Records contained in a dataset:
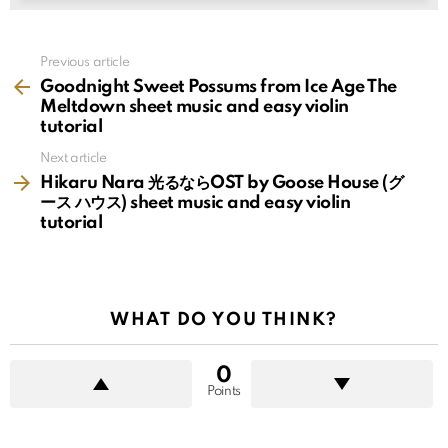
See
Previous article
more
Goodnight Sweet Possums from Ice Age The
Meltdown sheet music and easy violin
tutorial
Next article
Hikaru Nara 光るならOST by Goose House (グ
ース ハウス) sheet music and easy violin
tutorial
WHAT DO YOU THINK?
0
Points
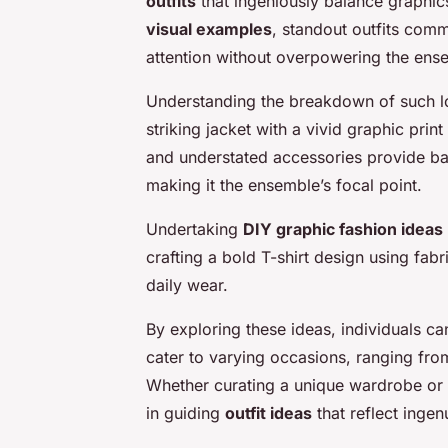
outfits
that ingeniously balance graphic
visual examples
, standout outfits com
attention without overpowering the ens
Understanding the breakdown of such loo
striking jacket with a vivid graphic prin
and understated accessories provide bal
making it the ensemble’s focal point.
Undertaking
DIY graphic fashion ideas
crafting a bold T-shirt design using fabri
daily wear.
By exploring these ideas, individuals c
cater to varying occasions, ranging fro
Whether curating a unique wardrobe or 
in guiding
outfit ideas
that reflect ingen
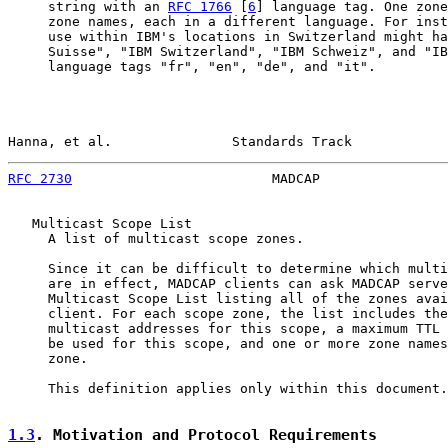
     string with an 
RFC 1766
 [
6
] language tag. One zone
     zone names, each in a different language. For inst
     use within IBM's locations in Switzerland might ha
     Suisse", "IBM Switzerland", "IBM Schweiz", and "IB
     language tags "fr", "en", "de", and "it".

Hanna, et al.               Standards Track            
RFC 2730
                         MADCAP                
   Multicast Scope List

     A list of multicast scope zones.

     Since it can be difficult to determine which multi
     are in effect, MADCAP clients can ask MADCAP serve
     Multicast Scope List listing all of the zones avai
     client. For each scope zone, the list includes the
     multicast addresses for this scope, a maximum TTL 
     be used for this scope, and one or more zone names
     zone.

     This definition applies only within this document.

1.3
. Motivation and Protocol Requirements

--

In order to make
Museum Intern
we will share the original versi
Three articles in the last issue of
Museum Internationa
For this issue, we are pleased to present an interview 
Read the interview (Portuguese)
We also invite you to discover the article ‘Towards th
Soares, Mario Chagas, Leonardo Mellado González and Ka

---

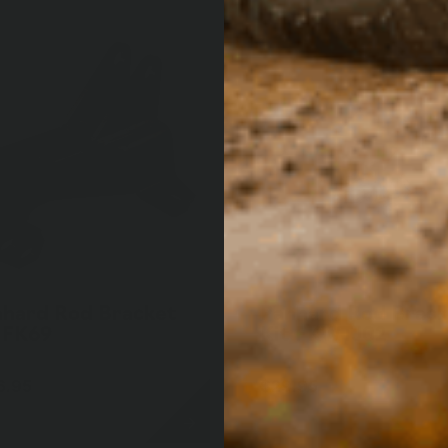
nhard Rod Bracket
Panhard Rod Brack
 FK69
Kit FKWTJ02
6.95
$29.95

What needs to be done: Above are some records. Copy each of their lines that holds the string "Museum".

Answer section:
Museum Intern
Museum Internationa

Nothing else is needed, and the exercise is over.